If an entry below contains an image, drop the image and retype the rest exactly.

### [Saved entries]
◆ ◆ ◆ ◆ ◆ ◆ ◆

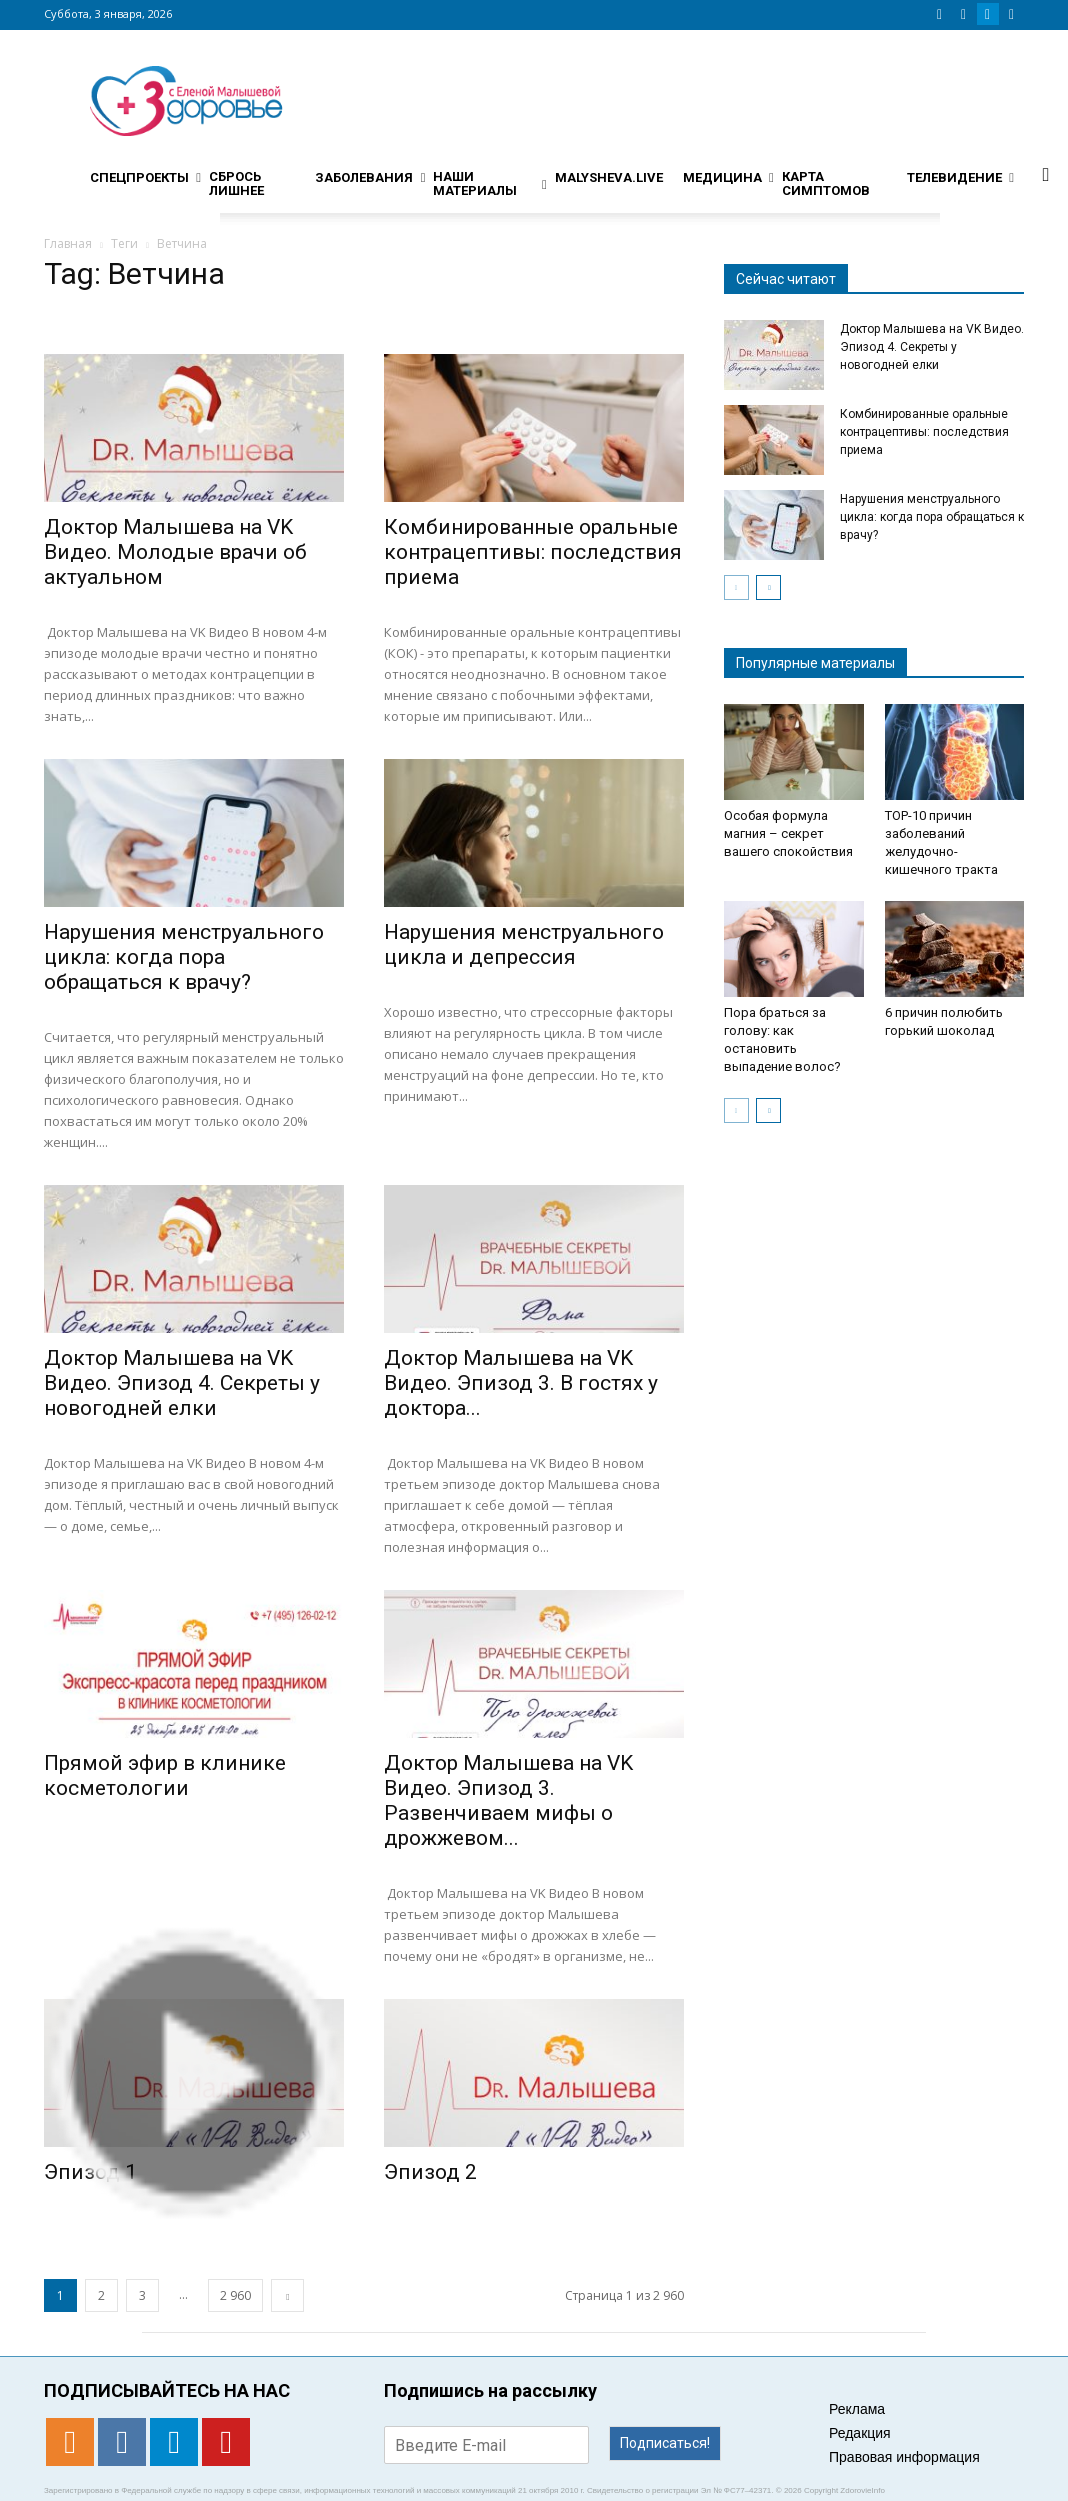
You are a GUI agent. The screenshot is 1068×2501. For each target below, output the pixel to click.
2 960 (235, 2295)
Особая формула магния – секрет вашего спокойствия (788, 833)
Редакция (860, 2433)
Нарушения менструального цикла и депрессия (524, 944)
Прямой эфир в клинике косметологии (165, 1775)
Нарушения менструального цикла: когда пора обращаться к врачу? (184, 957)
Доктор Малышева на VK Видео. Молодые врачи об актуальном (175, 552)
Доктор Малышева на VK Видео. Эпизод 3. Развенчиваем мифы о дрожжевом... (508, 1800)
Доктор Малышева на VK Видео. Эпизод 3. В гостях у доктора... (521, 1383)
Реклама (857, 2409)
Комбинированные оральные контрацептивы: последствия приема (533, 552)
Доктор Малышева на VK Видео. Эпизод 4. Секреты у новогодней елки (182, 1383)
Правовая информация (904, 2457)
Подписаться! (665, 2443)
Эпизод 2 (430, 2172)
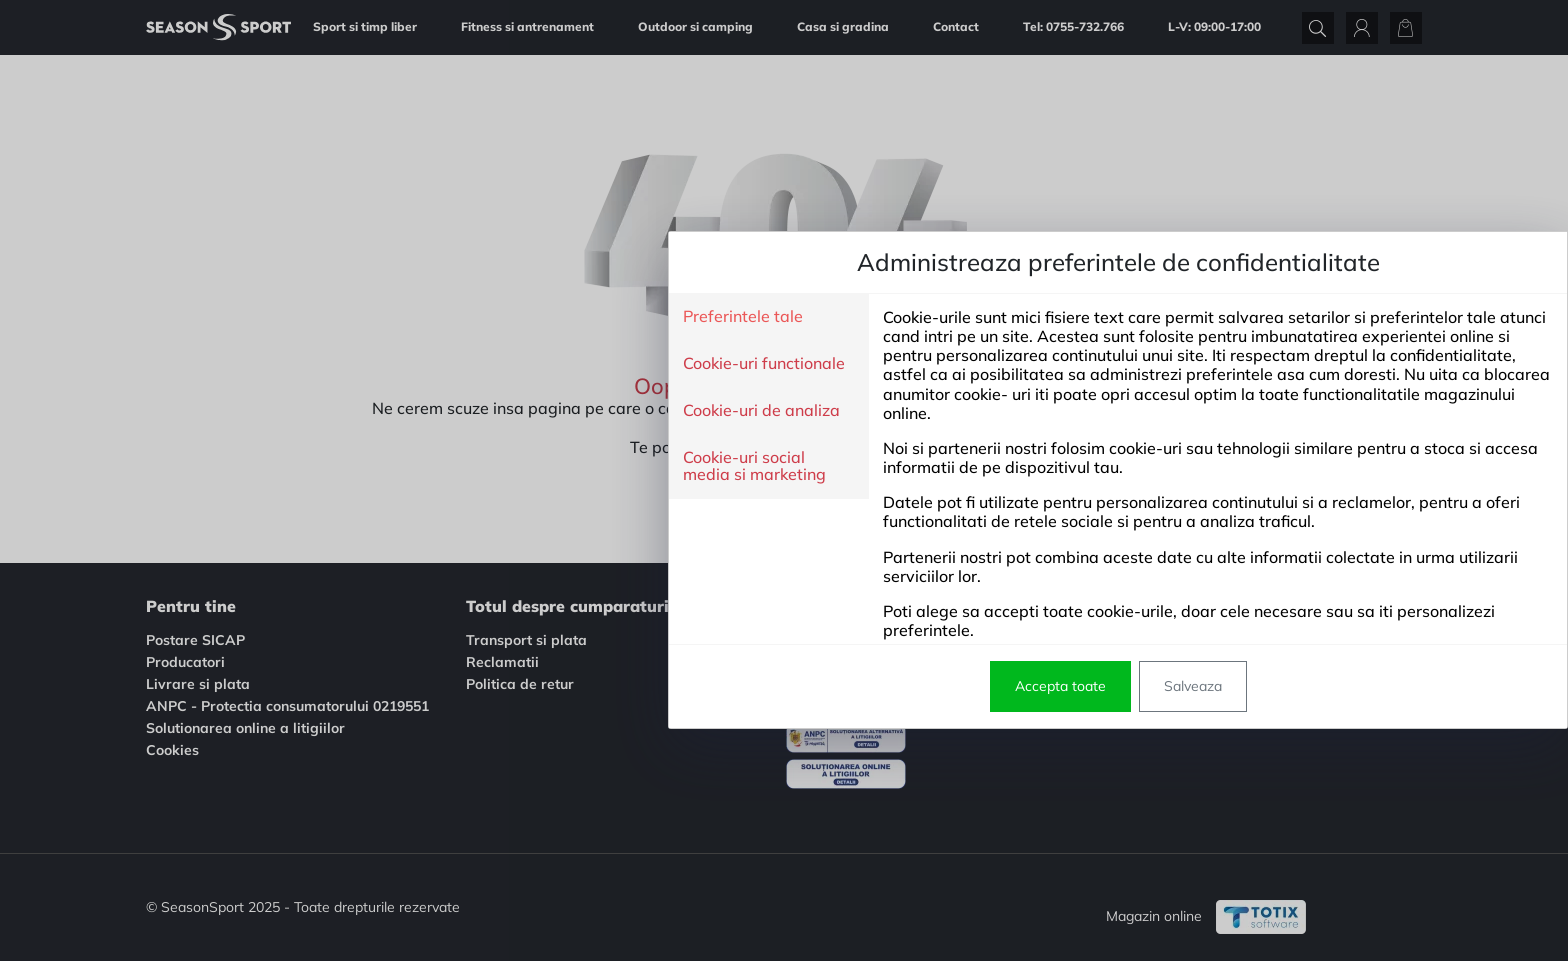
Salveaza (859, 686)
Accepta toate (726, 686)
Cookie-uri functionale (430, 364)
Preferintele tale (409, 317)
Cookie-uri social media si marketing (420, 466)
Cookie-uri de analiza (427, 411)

◆ ◆ ◆ ◆ ◆ ◆ ◆

### [TASK OUTPUT]
You are a GUI agent. The screenshot is 1068×2501. For each target below, output the pixel to click.
2 960 (235, 2295)
Особая формула магния – секрет вашего спокойствия (788, 833)
Редакция (860, 2433)
Нарушения менструального цикла и депрессия (524, 944)
Прямой эфир в клинике косметологии (165, 1775)
Нарушения менструального цикла: когда пора обращаться к врачу? (184, 957)
Доктор Малышева на VK Видео. Молодые врачи об актуальном (175, 552)
Доктор Малышева на VK Видео. Эпизод 3. Развенчиваем мифы о дрожжевом... (508, 1800)
Доктор Малышева на VK Видео. Эпизод 3. В гостях у доктора... (521, 1383)
Реклама (857, 2409)
Комбинированные оральные контрацептивы: последствия приема (533, 552)
Доктор Малышева на VK Видео. Эпизод 4. Секреты у новогодней елки (182, 1383)
Правовая информация (904, 2457)
Подписаться! (665, 2443)
Эпизод 2 (430, 2172)
Salveaza (859, 686)
Accepta toate (726, 686)
Cookie-uri functionale (430, 364)
Preferintele tale (409, 317)
Cookie-uri social media si marketing (420, 466)
Cookie-uri de analiza (427, 411)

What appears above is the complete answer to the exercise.